Voyager 1 and its twin probe Voyager 2 were launched back in 1977 with their mission objective to explore the outer planets Saturn, Jupiter, Uranus and Neptune. After the Voyager program’s primary mission was completed successfully in 1989, the Voyager Interstellar Mission (VIM) was then initiated to extend the exploration of the solar system to the outer limits of the Sun’s sphere of influence, and possibly beyond.
It’s now been 36 years since the Voyager 1 left our planet, during which time it has traversed 25 billion kilometres of space, and is currently around 18.75 billion kilometres distant making it the furthest man-made object from Earth. It is also rapidly heading towards interstellar space (the space between the stars) at a relative velocity to the Sun of 17 kilometres per second, with signals sent from Earth taking 17 hours to reach Voyager 1.
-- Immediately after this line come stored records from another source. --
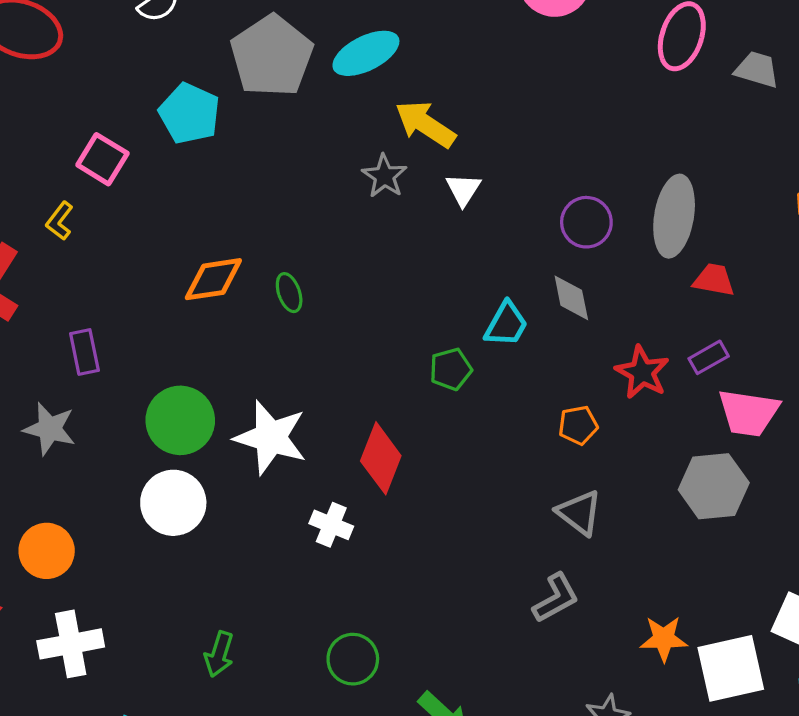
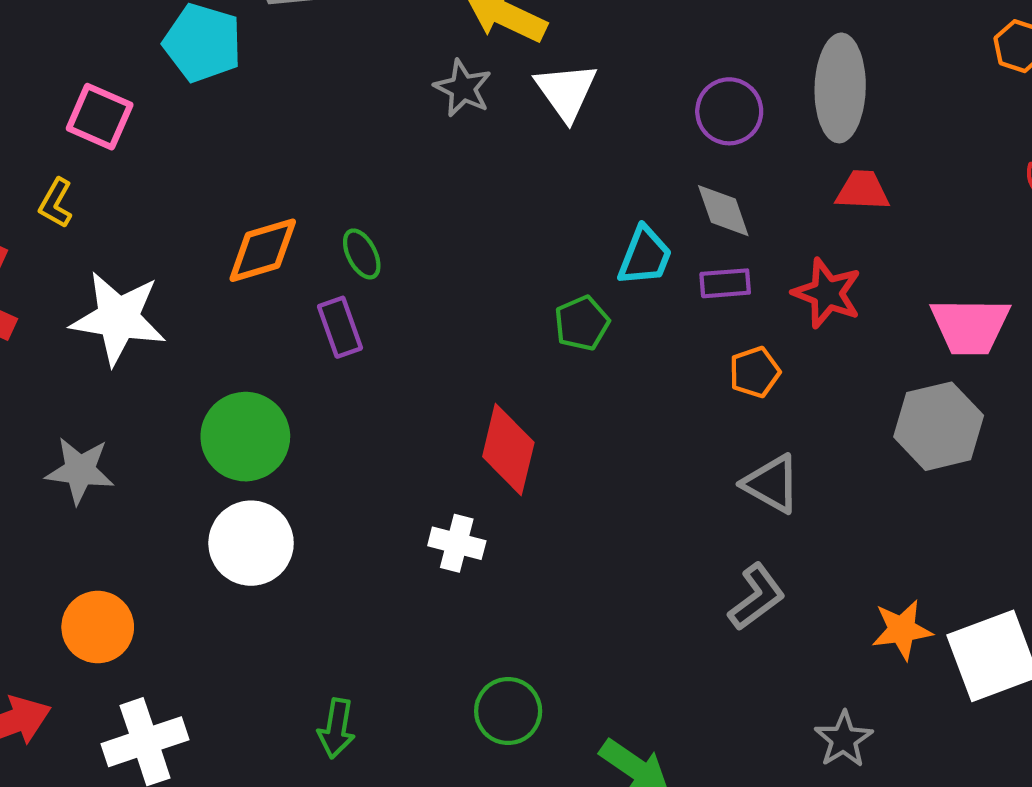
white triangle: (463, 189) -> (566, 91), size x1.4
red trapezoid: (714, 280) -> (863, 190), moved
purple rectangle: (84, 352) -> (340, 327), moved
purple rectangle: (709, 357) -> (725, 283), moved, turned 33
white star: (271, 437) -> (118, 318), moved

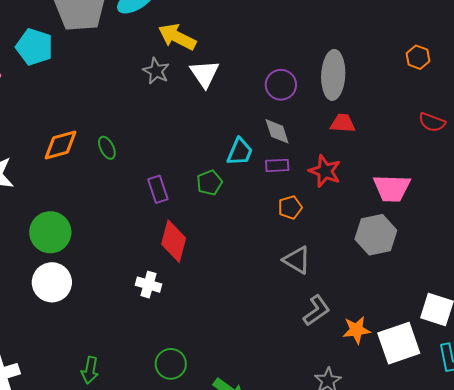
purple rectangle: (340, 327) -> (158, 189), moved
gray L-shape: (757, 597) -> (317, 310), moved

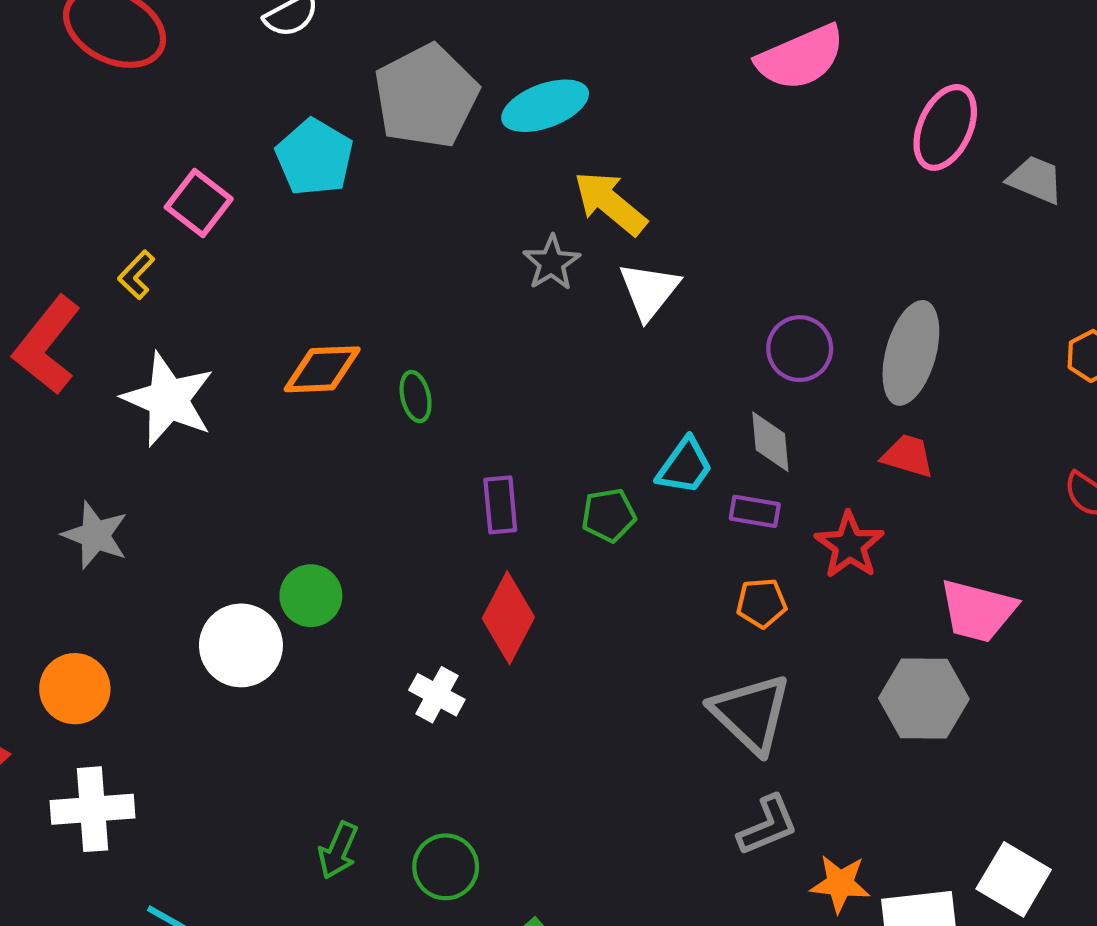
green circle: (50, 232) -> (311, 596), moved, size x0.7
gray triangle: (297, 260) -> (751, 713), size x1.4
green arrow: (90, 370) -> (338, 850), moved

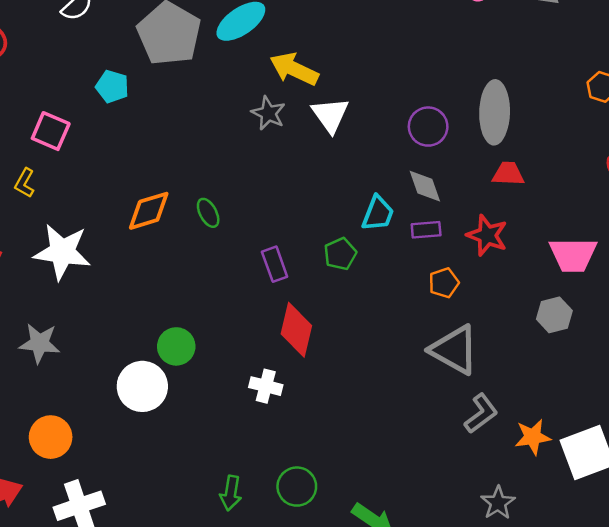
cyan pentagon: (315, 157) -> (112, 87), size x0.7
gray hexagon: (924, 699) -> (554, 315), size x0.7

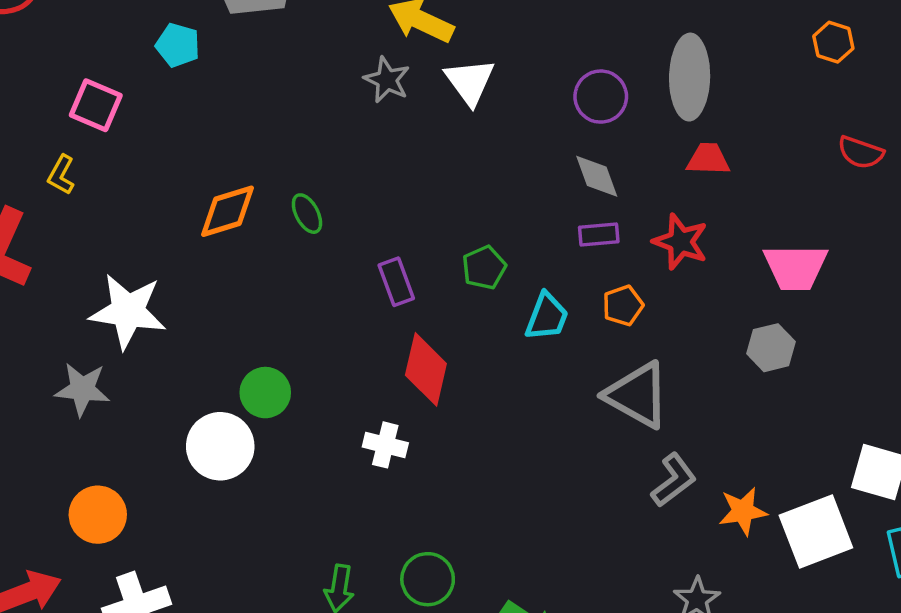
cyan trapezoid: (378, 213) -> (547, 317), moved
white star: (62, 252) -> (128, 311), moved

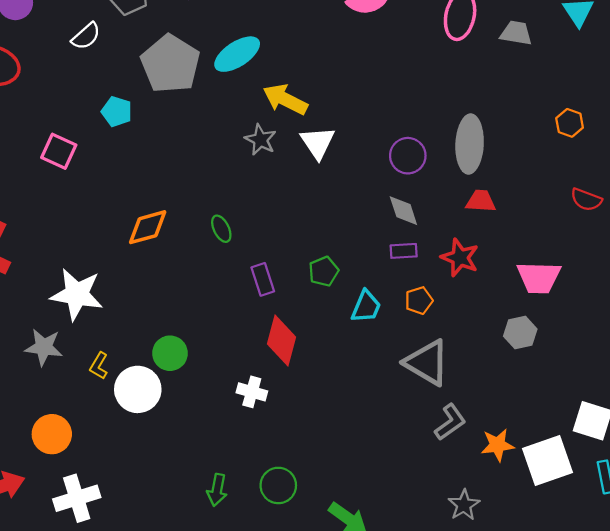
yellow L-shape: (61, 175) -> (99, 366), moved
green ellipse: (307, 214) -> (221, 229), moved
As well as being famed for their information-collecting achievements, the Voyager probes are also renowned for containing phonographic ‘golden records’ which contain images and a variety of sounds communicating the wonders of Earth to any potential extraterrestrials advanced enough to retrieve them.
“A billion years from now, when everything on Earth we’ve ever made has crumbled into dust, when the continents have changed beyond recognition and our species is unimaginably altered or extinct, the Voyager record will speak for us.”
Finally, Voyager’s power source comes from the decay of plutonium 238, which decays just four watts a year with electrical power to support science instrument operation expected to run out in 2025. When that happens, science data return and spacecraft operations will likely cease, after which Voyager will just keep on travelling onwards in a straight line forever, or until they are affected by an external force or intercepted by aliens.